The image of the random hacker seemingly only interested in sowing chaos is outdated; ever more sophisticated cybercriminals are turning their focus to ransomware attacks and cyber-blackmail, capturing personal information from businesses and other institutions in an effort to reap a big payday. The Los Angeles Unified School District, the nation’s second largest, is a notable example from 2022.
The prospect, naturally, makes underwriters anxious.
In 2020, the last year with reliable data, nearly half of entertainment firms reported some kind of cyberattack, with the average time to correct the breach of 220 days.
Cybercrimes have escalated sharply since the pandemic, and the entertainment sector is particularly vulnerable as the business shifts to streaming, digital delivery and ticketing applications.
“The fast pace of negotiations and digital transactions create further opportunities for bad actors,” HUB’s Outlook says, predicting that premiums for insurance protecting against cybercrime could rise more than 40%.
“I’ve had clients get hit,” Smith said. “I had a festival get hit. A hacker was able to get into their system and answer an email looking for a block of tickets and get $60,000 sent to an offshore bank account.”
Digital “is just the way business is done now,” Smith says, and that means insurers are looking for venues and festivals to have top-of-the-line security protocols minimize the risk there just as they do with physical security.

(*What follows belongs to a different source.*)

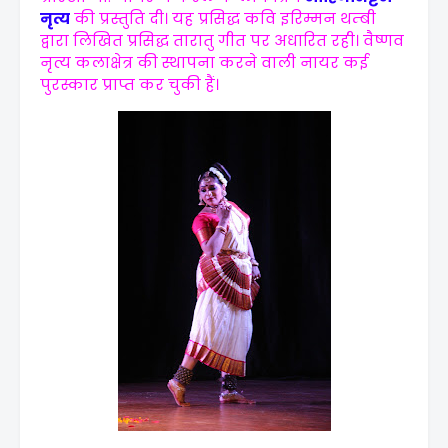
नृत्य
की प्रस्तुति दी। यह प्रसिद्ध कवि इरिम्मन थम्बी
द्वारा लिखित प्रसिद्ध तारातु गीत पर अधारित रही। वैष्णव
नृत्य कलाक्षेत्र की स्थापना करने वाली नायर कई
पुरस्कार प्राप्त कर चुकी हैं।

Ultimately, the insurance business is all about risk and its minimization. With higher grosses and bigger crowds, the risks are naturally bigger; what’s really changed is that the risks in 2023 are far more acute with far greater potential for catastrophic outcomes. Property insurers always measured the danger of fire or flood, for example, but now fires are more frequent and storms more damaging. Near-exclusive reliance on digital transactions has created exposure unforeseeable 25 years ago.
It all means that, a venue can minimize its risks, but will almost certainly be paying higher premiums nevertheless.